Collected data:
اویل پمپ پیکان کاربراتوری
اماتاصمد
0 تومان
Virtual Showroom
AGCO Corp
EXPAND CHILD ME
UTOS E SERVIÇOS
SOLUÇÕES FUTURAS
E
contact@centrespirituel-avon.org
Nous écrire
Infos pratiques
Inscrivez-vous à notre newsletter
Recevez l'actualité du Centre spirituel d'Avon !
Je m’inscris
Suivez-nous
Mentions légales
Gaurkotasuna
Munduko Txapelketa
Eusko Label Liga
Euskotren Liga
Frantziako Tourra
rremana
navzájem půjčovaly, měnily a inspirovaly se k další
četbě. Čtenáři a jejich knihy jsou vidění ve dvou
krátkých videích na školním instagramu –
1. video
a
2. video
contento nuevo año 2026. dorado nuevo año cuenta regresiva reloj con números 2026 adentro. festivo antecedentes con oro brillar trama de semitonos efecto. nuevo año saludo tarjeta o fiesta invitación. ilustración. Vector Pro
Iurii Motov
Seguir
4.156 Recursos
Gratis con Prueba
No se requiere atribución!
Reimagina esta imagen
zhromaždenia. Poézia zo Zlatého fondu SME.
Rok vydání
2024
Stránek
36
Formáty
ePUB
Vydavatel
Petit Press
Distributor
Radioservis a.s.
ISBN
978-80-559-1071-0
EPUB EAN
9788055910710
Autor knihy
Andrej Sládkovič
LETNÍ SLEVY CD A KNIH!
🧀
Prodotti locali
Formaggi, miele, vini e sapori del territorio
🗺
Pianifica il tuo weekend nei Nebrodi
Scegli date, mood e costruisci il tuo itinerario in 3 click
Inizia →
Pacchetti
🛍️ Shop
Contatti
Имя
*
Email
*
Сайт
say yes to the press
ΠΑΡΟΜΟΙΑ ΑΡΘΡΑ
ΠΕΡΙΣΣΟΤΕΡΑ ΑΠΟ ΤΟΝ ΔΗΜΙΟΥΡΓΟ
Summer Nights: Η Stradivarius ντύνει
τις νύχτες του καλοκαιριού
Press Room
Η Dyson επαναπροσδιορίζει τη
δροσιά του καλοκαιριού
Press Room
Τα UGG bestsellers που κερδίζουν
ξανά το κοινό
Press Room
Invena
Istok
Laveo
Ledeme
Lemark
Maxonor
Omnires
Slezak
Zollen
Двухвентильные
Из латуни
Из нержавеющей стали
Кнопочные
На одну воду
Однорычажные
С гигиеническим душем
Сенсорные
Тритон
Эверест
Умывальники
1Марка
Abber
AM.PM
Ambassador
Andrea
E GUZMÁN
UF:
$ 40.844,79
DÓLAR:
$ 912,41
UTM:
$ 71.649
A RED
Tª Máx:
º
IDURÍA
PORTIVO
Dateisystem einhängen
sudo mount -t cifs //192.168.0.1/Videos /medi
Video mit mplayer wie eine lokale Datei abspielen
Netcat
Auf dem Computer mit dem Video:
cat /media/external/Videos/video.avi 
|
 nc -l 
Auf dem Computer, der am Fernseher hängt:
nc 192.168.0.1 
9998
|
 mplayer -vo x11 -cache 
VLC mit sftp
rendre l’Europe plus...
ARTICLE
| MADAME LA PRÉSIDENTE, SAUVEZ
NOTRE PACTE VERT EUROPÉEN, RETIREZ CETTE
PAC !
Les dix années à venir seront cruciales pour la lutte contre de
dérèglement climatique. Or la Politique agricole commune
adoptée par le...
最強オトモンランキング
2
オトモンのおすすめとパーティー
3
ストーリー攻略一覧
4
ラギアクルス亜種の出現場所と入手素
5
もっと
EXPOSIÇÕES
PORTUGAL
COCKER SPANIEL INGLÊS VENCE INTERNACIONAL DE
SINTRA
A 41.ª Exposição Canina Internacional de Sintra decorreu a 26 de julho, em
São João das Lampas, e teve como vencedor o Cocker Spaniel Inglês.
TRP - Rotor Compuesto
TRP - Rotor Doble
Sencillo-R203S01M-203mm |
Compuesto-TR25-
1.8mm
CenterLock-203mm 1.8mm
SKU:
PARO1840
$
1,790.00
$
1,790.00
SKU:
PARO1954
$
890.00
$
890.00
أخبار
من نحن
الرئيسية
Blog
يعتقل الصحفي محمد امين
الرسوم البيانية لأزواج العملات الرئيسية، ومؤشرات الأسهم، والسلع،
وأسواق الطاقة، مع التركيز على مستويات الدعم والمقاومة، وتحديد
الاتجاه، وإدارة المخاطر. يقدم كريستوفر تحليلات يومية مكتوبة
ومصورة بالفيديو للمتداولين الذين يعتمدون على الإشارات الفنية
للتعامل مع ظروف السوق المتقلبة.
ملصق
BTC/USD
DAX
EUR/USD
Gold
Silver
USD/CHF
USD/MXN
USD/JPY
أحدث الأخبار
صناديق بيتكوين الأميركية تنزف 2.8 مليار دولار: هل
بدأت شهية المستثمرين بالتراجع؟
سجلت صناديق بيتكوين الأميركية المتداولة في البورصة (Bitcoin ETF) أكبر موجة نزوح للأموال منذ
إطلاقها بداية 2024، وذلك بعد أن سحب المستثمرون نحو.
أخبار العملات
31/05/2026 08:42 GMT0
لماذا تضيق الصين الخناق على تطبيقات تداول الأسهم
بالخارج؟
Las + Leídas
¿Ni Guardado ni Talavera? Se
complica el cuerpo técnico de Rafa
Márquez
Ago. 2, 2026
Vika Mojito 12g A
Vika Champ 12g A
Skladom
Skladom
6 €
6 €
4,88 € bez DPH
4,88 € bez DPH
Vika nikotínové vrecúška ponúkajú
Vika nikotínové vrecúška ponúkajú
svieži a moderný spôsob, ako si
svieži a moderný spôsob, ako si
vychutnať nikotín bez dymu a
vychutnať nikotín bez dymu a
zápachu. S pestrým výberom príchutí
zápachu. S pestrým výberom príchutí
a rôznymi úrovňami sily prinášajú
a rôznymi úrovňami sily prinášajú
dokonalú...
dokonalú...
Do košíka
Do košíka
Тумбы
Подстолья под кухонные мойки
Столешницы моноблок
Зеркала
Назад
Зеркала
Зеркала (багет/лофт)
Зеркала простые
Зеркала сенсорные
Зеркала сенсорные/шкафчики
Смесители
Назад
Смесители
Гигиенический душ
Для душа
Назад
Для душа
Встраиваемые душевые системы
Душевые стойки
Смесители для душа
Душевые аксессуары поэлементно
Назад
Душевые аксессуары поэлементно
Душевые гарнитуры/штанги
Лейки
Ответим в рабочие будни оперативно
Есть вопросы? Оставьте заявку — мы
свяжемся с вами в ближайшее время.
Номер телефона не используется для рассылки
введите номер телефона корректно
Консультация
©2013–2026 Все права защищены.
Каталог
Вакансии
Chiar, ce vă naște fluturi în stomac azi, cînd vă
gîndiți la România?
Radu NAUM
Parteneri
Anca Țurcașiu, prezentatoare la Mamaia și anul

◆ **Try it**:
Your task is to list each line of the records with the word "Зеркала".

◆ **Solution**:
Зеркала
Зеркала
Зеркала (багет/лофт)
Зеркала простые
Зеркала сенсорные
Зеркала сенсорные/шкафчики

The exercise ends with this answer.